Preservation included keeping the five-sided shape, the cast-in-place concrete and the immersive seating configuration. A complete re-thinking included a total rearrangement of how the audience enters the theatre, and the location of critical support spaces.
“Working on the Space Theatre renovation, it was extremely important to us that the quality of our spaces mirror the quality of the productions produced by our Tony-Award winning theatre company for the last 40 years,” said Courter. “Semple Brown had a keen understanding of the building’s original architectural integrity and worked diligently to ensure that the new Space Theatre honored the original architect’s stylistic intent while also bringing the facility into the 21st century.”
The history. The original theater complex, designed by Kevin Roche John Dinkeloo and Associates, opened in 1979 as a purpose-built arts center for a resident theatre company with two live theater venues, a cinema and a rehearsal studio. (I attended my first production in the Space Theatre in 1984 as a graduate student, worked in the facility for three years as a professional, and have been fascinated by its uniqueness ever since.)

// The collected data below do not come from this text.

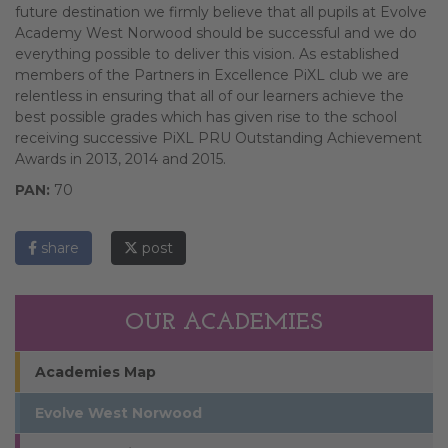
future destination we firmly believe that all pupils at Evolve
Academy West Norwood should be successful and we do
everything possible to deliver this vision. As established
members of the Partners in Excellence PiXL club we are
relentless in ensuring that all of our learners achieve the
best possible grades which has given rise to the school
receiving successive PiXL PRU Outstanding Achievement
Awards in 2013, 2014 and 2015.
PAN:
70
share
post
OUR ACADEMIES
Academies Map
Evolve West Norwood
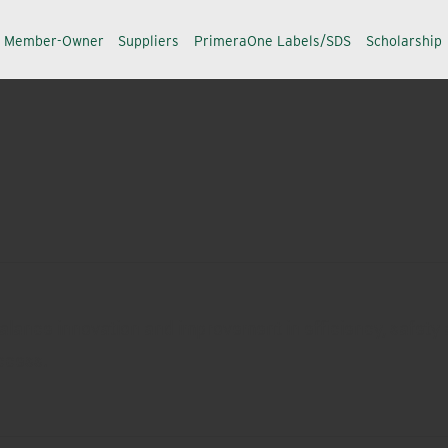
a Member-Owner
Suppliers
PrimeraOne Labels/SDS
Scholarship
alance innovation and improvement in efficiency, safety a
ccess.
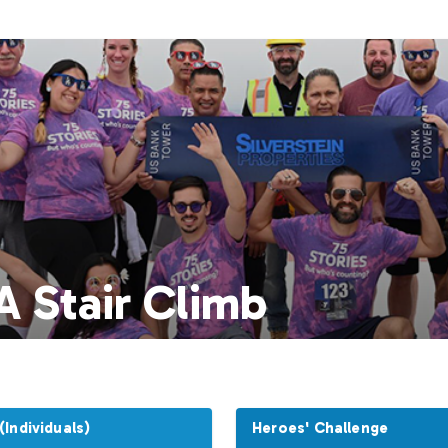
 Stair Climb
Individuals)
Heroes' Challenge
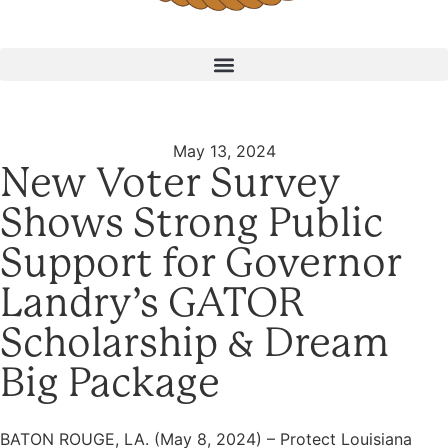
May 13, 2024
New Voter Survey
Shows Strong Public
Support for Governor
Landry’s GATOR
Scholarship & Dream
Big Package
BATON ROUGE, LA. (May 8, 2024) – Protect Louisiana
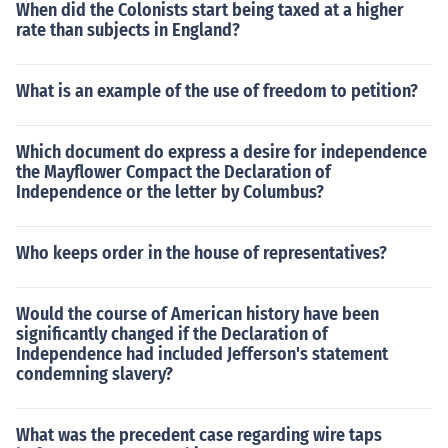
When did the Colonists start being taxed at a higher
rate than subjects in England?
What is an example of the use of freedom to petition?
Which document do express a desire for independence
the Mayflower Compact the Declaration of
Independence or the letter by Columbus?
Who keeps order in the house of representatives?
Would the course of American history have been
significantly changed if the Declaration of
Independence had included Jefferson's statement
condemning slavery?
What was the precedent case regarding wire taps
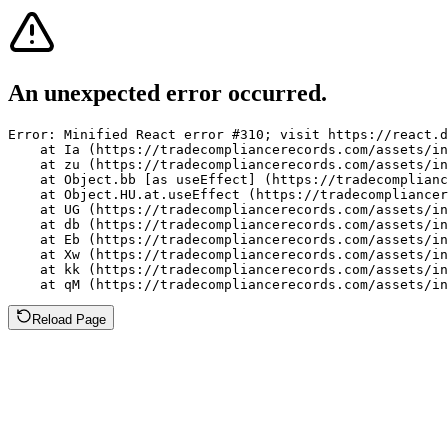
An unexpected error occurred.
Error: Minified React error #310; visit https://react.d
    at Ia (https://tradecompliancerecords.com/assets/in
    at zu (https://tradecompliancerecords.com/assets/in
    at Object.bb [as useEffect] (https://tradecomplianc
    at Object.HU.at.useEffect (https://tradecompliancer
    at UG (https://tradecompliancerecords.com/assets/in
    at db (https://tradecompliancerecords.com/assets/in
    at Eb (https://tradecompliancerecords.com/assets/in
    at Xw (https://tradecompliancerecords.com/assets/in
    at kk (https://tradecompliancerecords.com/assets/in
    at qM (https://tradecompliancerecords.com/assets/in
Reload Page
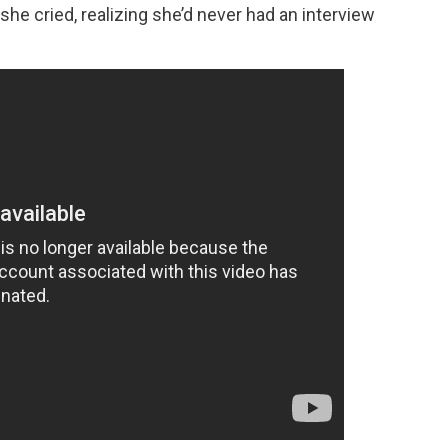
she cried, realizing she’d never had an interview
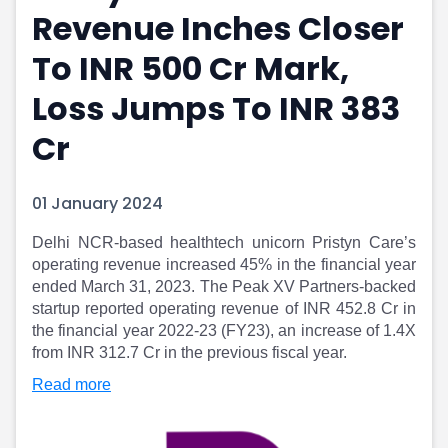
Revenue Inches Closer
Portfolio Suggestions
Market Calendar
Screener
Buy Sell Dashboard
To INR 500 Cr Mark,
Raise
Pro Subscription
Market Events
Pre Ipo Fundraising
Loss Jumps To INR 383
Buy Sell Dashboard
Prarambh
Cr
Raise
Valuations
Pre Ipo Fundraising
SME IPO
Prarambh
Sell your Business
01 January 2024
Discover
Valuations
SME IPO
Video
Delhi NCR-based healthtech unicorn Pristyn Care’s
Sell your Business
Shorts
operating revenue increased 45% in the financial year
Discover
News
ended March 31, 2023. The Peak XV Partners-backed
Video
Feed
startup reported operating revenue of INR 452.8 Cr in
Shorts
Article
the financial year 2022-23 (FY23), an increase of 1.4X
from INR 312.7 Cr in the previous fiscal year.
News
Top Investors
Sell & Partner
Feed
Read more
Article
Channel Partner
Top Investors
ESOPs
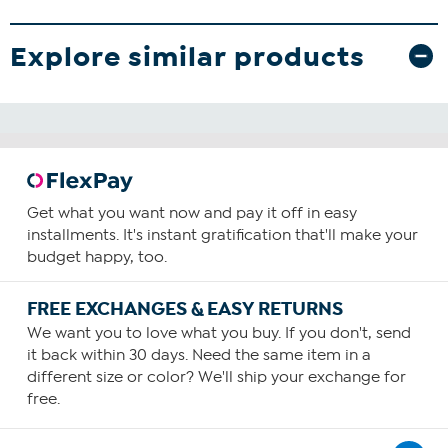
Explore similar products
Get what you want now and pay it off in easy
installments. It's instant gratification that'll make your
budget happy, too.
FREE EXCHANGES & EASY RETURNS
We want you to love what you buy. If you don't, send
it back within 30 days. Need the same item in a
different size or color? We'll ship your exchange for
free.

By 2010, however, the DCPA recognized that multiple areas of the theater complex needed updating to address shifts in audience expectations and programming needs. They commissioned our firm to evaluate opportunities and help prioritize phased improvements, the first of which was a renovation of the lobby completed in 2011 (including relocating the box office, enlarging the café, increasing patron seating, and de-cluttering signage and graphics). The second project iteration converted little-used office space into a new patron and special event room called the Directors’ Room. And the third phase identified was the Space Theatre renovation.
After more than three decades and some 400 productions, our 2014 assessment – done in collaboration with Theatre Projects Consultants – determined that the theater needed improvements to its audience amenities, performance infrastructure, circulation, code compliance, support spaces and accessibility to meet the needs of the future. We led a skilled team that included Theatre Projects Consultants, K2, Martin/Martin and MKK Consulting Engineers, and set out to improve all of the identified areas while retaining everything that was beloved about the theater, including the intimacy and the audience interplay created by the “in the round” arena form itself.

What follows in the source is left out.